How to Get Nurses Back on the (Better) Job

By Jeff Richards

The country has lost a lot of nurses and it needs to get them back.

About 100,000 nurses left the profession from 2020 through 2021, a 40-year record set during the worst of the Covid-19 pandemic. To make it worse, many of them were under the age of 35 and most were employed in hospitals. And the staffing crisis has not ended with the easing of the pandemic. According to a report by the National Council of State Boards of Nursing (NCSBN), more than 800,000 nurses – one-fifth of the total workforce – intend to leave by 2027, citing stress, burnout and retirement. 

While the pandemic drastically worsened the nursing shortage, it was not the sole cause of it. The nursing population, like so many other professions, is aging. There are approximately one million nurses over age 50, meaning a third of the workforce will be at retirement age in 10 to 15 years. Paradoxically, as these Baby Boomer nurses retire, they will help create a need for more nurses.   

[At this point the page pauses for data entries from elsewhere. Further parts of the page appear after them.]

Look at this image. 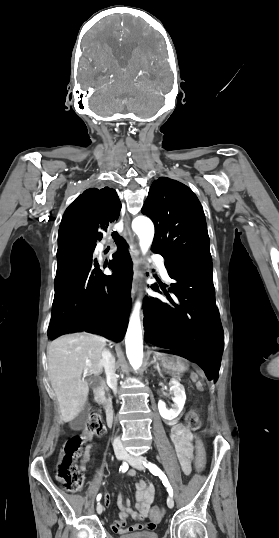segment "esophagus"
<instances>
[{
	"label": "esophagus",
	"mask_w": 279,
	"mask_h": 538,
	"mask_svg": "<svg viewBox=\"0 0 279 538\" xmlns=\"http://www.w3.org/2000/svg\"><path fill=\"white\" fill-rule=\"evenodd\" d=\"M122 236L123 238H125L126 242L129 245L131 259L134 265V280H133V287H132V293L134 294L136 284H137V274H138V267H139L140 259H139V252L137 249V245L134 242V236L131 232L127 219H124V230H123Z\"/></svg>",
	"instance_id": "34e87169"
}]
</instances>
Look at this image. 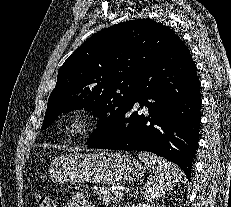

“The data is clear: the future of nursing and of the U.S. healthcare ecosystem is at an urgent crossroads,” said Maryann Alexander, NCSBN Chief Officer of Nursing Regulation. “The pandemic has stressed nurses to leave the workforce and has expedited an intent to leave in the near future, which will become a greater crisis and threaten patient populations if solutions are not enacted immediately.”

Hospitals, nursing homes and other facilities have had to operate at diminished capacity because they do not have enough nurses. This threatens the quantity and quality of care available to patients. Healthcare has taken notice of the crisis and is taking belated steps to address it.   

In August, the U.S. Department of Health and Human Services announced awards of more than $100 million to train more nurses and grow the workforce. These investments will address the increasing demand for registered nurses, nurse practitioners, certified nurse midwives, and nurse faculty. The American Hospital Association has undertaken programs to retain and attract nurses, including paying back student loans, providing childcare and transportation, and implementing programs that address mental and physical health. 

Retention strategies are not enough

While these efforts are praiseworthy, retaining current nurses and recruiting new ones will not resolve this crisis. We need many of the experienced nurses who left their profession in the past four years to come back. While some have, the number needs to be much higher to alleviate the shortage, at least in the short term.

Of course, many of these nurses are not coming back. They’ve either found other work or are enjoying their well-earned retirements. But I believe there are tens of thousands of others who would come back if conditions were improved.

No one goes into nursing for the paycheck or because they think it will be an easy job. They become nurses because they have a calling and for some, even those driven from the profession by Covid-19 or burnout, that desire still flickers within.

However, even those who miss nursing the most are unlikely to return to a job with the same problems that caused them to leave in the first place. 

In the past few years, nurses have gone on strike across the country. In many cases, higher pay wasn’t their main demand. Instead, they’re fighting for better working conditions and increased staffing levels that would allow them to deliver care in the way they knew it should be delivered. That indicates what matters most to them. 

Reskilling and re-recruitment strategies

Healthcare organizations that need nurses must make it easier and more attractive for them to return. They can do this by being more flexible in scheduling to accommodate nurses who’d like to come back part-time and to allow more of a work-life balance. Investments in workforce management technology that allow employers greater transparency and control can help achieve that.

These technology platforms also make it easier for nurses who might prefer to work short-term or do shift work to return to the profession.  

Rather than depending on staffing agencies to supply contract workers, healthcare systems can use these solutions to more efficiently manage their internal resource pool of nurses, therapists, technicians and other employees. This reduces reliance on agencies, saves money, and benefits workers.

Another powerful recruitment tool is offering reskilling opportunities. This involves giving current and returning nurses the training they need to practice a different type of nursing than what they had done previously. Enabling nurses to move from acute care to long-term care or from ambulatory care to school nursing could entice some to return or stay in the field. And, in some cases, that would allow them to earn more pay – another incentive. And, unlike nursing school which can take four years, reskilling usually requires only four to six weeks of additional training. 

Nursing is never going to be an easy profession. It’s difficult, demanding work that requires a special kind of person. That’s not going to change. But nursing can be made more accommodating and more flexible in order to allow nurses who left to return to the field and thrive under improved conditions. Jeff Richards is chief development and operations officer of SnapCare, an AI-enabled workforce marketplace that serves the entire continuum of care.